Non ho idea di cosa mi sia successo ultimamente: da non imprimere più nulla su carta. Da non cercare più i libri in biblioteca indirizzandogli il dito contro, quasi a volergli imporre di farsi amare. Ora, mormoro le iniziali nella mia testa, in un caos di lettere che formano frasi prive di senso; forse, per una qualche paura di solitudine.
Non uso più la matita: odio le cose precarie, ed ho fiducia nel tempo, che possa chissà un giorno muoversi nell'altro senso. Mi viene da chiedermi perchè, se non ho nessuno a cui indirizzare, dedicare le mie parole, il mio cervello va in pensione... è perchè penso troppo, penso a quello che pensano gli altri, penso a ciò che penso io e che potrei pensare dal momento che non penso a nulla. Ne esce una malinconia di melassa che si appiccica ai sogni e non se ne va: la pioggia è vana, le lacrime pure. La pioggia, poi, se ne frega, lo fa sempre. E voi lo sapete l'effetto che ha su di me, che ancora non capisco perchè, se il cielo piange, devo farlo pure io.

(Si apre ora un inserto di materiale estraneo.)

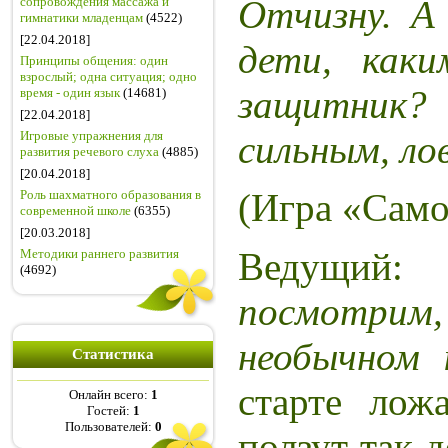
Отчизну. А
сопровождения массажа и
гимнатики младенцам
(4522)
[22.04.2018]
дети, как
Принципы общения: один
взрослый; одна ситуация; одно
защитни
время - один язык
(14681)
[22.04.2018]
сильным, ло
Игровые упражнения для
развития речевого слуха
(4885)
[20.04.2018]
(Игра «Само
Роль шахматного образования в
современной школе
(6355)
[20.03.2018]
Ведущи
Методики раннего развития
(4692)
посмотрим,
необычном 
Статистика
старте лож
Онлайн всего:
1
Гостей:
1
Пользователей:
0
ползут так 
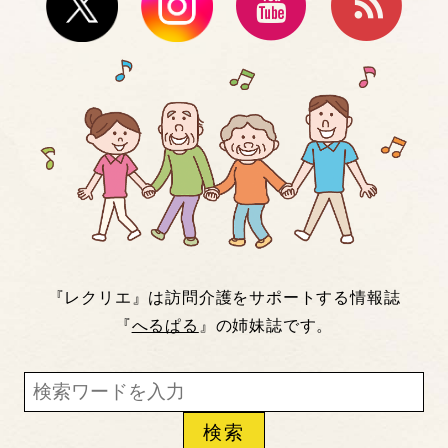
『レクリエ』は訪問介護をサポートする情報誌
『
へるぱる
』の姉妹誌です。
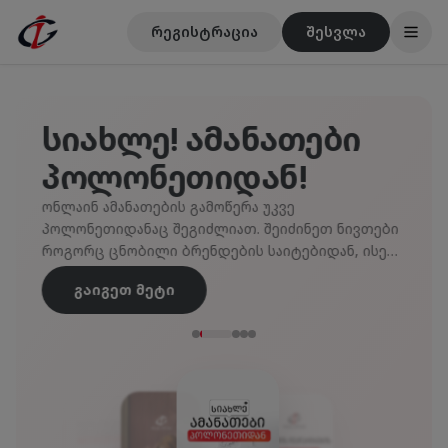
რეგისტრაცია
შესვლა
სიახლე! ამანათები
პოლონეთიდან!
ონლაინ ამანათების გამოწერა უკვე
პოლონეთიდანაც შეგიძლიათ. შეიძინეთ ნივთები
როგორც ცნობილი ბრენდების საიტებიდან, ისე
ნებისმიერი სხვა ონლაინ მაღაზიიდან.
გაიგეთ მეტი
ისარგებლეთ ტრანსპორტირების მოქნილი
პირობებით და ხე...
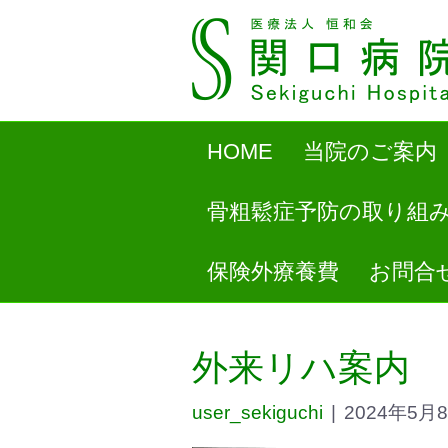
HOME
当院のご案内
骨粗鬆症予防の取り組
保険外療養費
お問合
外来リハ案内
user_sekiguchi
|
2024年5月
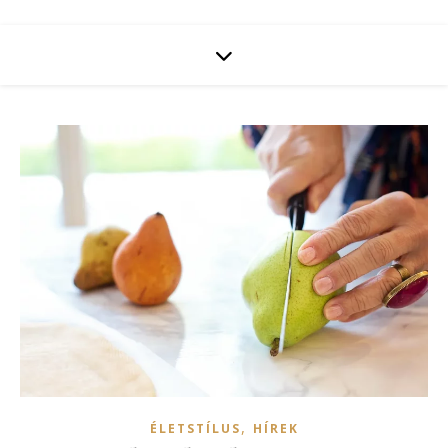
,
ÉLETSTÍLUS
HÍREK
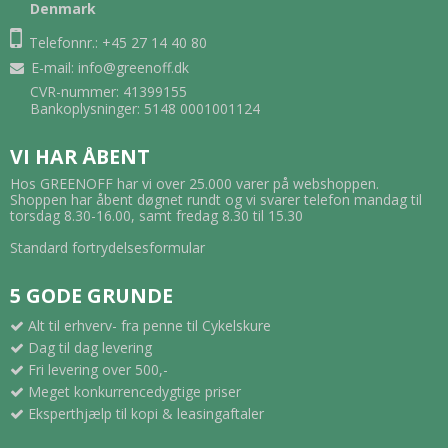
Denmark
Telefonnr.: +45 27 14 40 80
E-mail
:
info@greenoff.dk
CVR-nummer: 41399155
Bankoplysninger: 5148 0001001124
VI HAR ÅBENT
Hos GREENOFF har vi over 25.000 varer på webshoppen.
Shoppen har åbent døgnet rundt og vi svarer telefon mandag til
torsdag 8.30-16.00, samt fredag 8.30 til 15.30
Standard fortrydelsesformular
5 GODE GRUNDE
Alt til erhverv- fra penne til Cykelskure
Dag til dag levering
Fri levering over 500,-
Meget konkurrencedygtige priser
Eksperthjælp til kopi & leasingaftaler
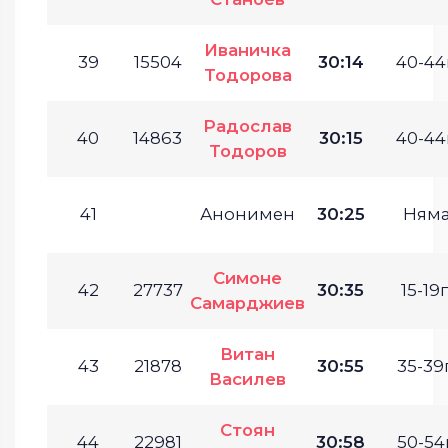
Иваничка
39
15504
30:14
40-44г
Тодорова
Радослав
40
14863
30:15
40-44г
Тодоров
41
Анонимен
30:25
Ням
Симоне
42
27737
30:35
15-19г
Самарджиев
Витан
43
21878
30:55
35-39г
Василев
Стоян
44
22981
30:58
50-54г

Che tristezza, questi sogni che un po' sono veri e un po' è andata come è andata e forse me ne reando conto solo ora che, se torna, non è che torni pure te... adesso basta, giuro che ho tante, troppe cose ancora da scrivere, da dire e che so mi basterebbe anche solo scrivere "ciao" e già mi sentirei meglio. "Ti va di parlare? È più di un anno che non lo facciamo, tanto tempo, forse troppo." Il problema è che non voglio finire per scriverlo in modo banale. Pretendo di dire qualcosa che non vi stufiate ma di leggere, che qualcuno magari simile a tratti a me cerca, perchè ha forse bisogno di sentirsela dire, di sè stesso. Affinchè si possa sentire meglio, che, dal momento in cui chi legge sta meglio, colui che scrive sta da Dio.